Kids, especially girls, are being put off Computing studies.

Kids, especially girls, are being put off Computing studies.

Well here’s a surprise. Apparently, students are abandoning Computer Science in droves. Many of us in ed tech have been warning for ages that this would happen, and that girls in particular were being put off from taking the subject. Now the BBC has picked up on it, in a report by Rory Cellan Jones entitled Computing in schools - alarm bells over England's classes

What I find galling is that nobody responsible for this situation has stood up and said “Sorry, we got it wrong”. They have pointed out that their preferred more balanced version of the Computing programme of study was rejected, which is true. I have even heard one person state that the reason for the emphasis on coding is that the media focused on it, which is dubious. That wasn’t the impression I had at various conferences — see, for example, my article The hidden messages behind the Year of Code.
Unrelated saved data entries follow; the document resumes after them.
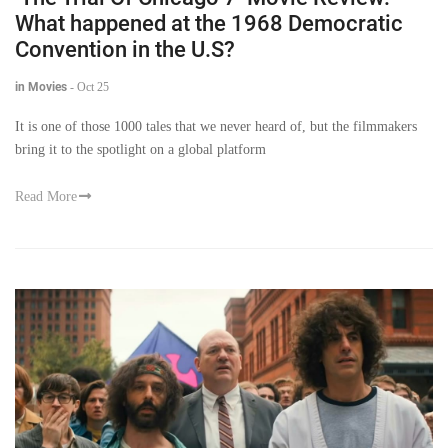
What happened at the 1968 Democratic
Convention in the U.S?
in Movies
-
Oct 25
It is one of those 1000 tales that we never heard of, but the filmmakers
bring it to the spotlight on a global platform
Read More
The thing is, even if people are disappointed in the Computing curriculum as it turned out, and believe that the media has a lot to answer for, they were remarkably silent when they gave talks at conferences — or at least, the conferences that I attended. Far from decrying the new-found emphasis on coding, they (wrongly) dismissed the old ICT curriculum as not featuring programming at all. Let’s put it this way: none of them seemed heartbroken over the way things turned out. Perhaps, as I’m feeling charitable, they were putting a brave face on it.
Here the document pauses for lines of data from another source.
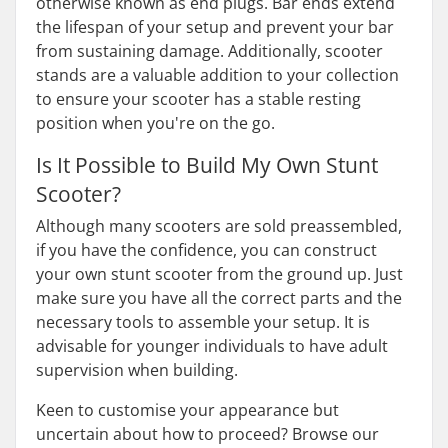
otherwise known as end plugs. Bar ends extend
the lifespan of your setup and prevent your bar
from sustaining damage. Additionally, scooter
stands are a valuable addition to your collection
to ensure your scooter has a stable resting
position when you're on the go.
Is It Possible to Build My Own Stunt
Scooter?
Although many scooters are sold preassembled,
if you have the confidence, you can construct
your own stunt scooter from the ground up. Just
make sure you have all the correct parts and the
necessary tools to assemble your setup. It is
advisable for younger individuals to have adult
supervision when building.
Keen to customise your appearance but
uncertain about how to proceed? Browse our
Whatever the rights and wrongs of my point of view, Government ministers, their advisors and advocates of Computing have had plenty of warning over the past four years about what might happen. What needs to happen now is the following in my opinion:

  1. Undertake an urgent review of the curriculum. The Computing programme of study is not fit for purpose, unless of course the purpose is to deter most people from studying it while providing an army of ‘coders’ who may be of some use to a narrow section of industry.
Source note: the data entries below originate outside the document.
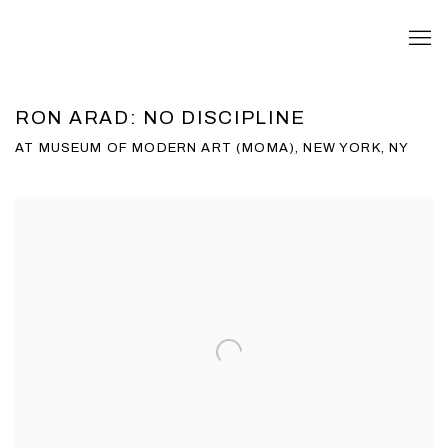
RON ARAD: NO DISCIPLINE
AT MUSEUM OF MODERN ART (MOMA), NEW YORK, NY
Open a larger version of the following image in a popup: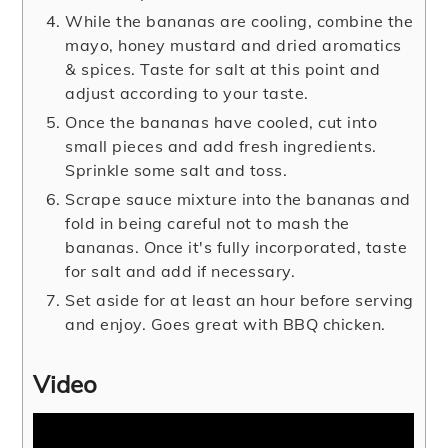
While the bananas are cooling, combine the
mayo, honey mustard and dried aromatics
& spices. Taste for salt at this point and
adjust according to your taste.
Once the bananas have cooled, cut into
small pieces and add fresh ingredients.
Sprinkle some salt and toss.
Scrape sauce mixture into the bananas and
fold in being careful not to mash the
bananas. Once it's fully incorporated, taste
for salt and add if necessary.
Set aside for at least an hour before serving
and enjoy. Goes great with BBQ chicken.
Video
  2. The review should draw on the expertise of teachers and ex-teachers, especially those of us who teach or have taught ICT, digital literacy, and computing and know that all of them are necessary, not only for the economy but also for students. I realise that asking the real experts is a radical suggestion, but it’s really about time that politicians and their advisors started listening to the people who know, rather than the ones who say the things they want to hear.

The reason that many projects go wrong is that the people who draw them up and implement them fail to consult all the stakeholders, a point I made in my article about the pink slip.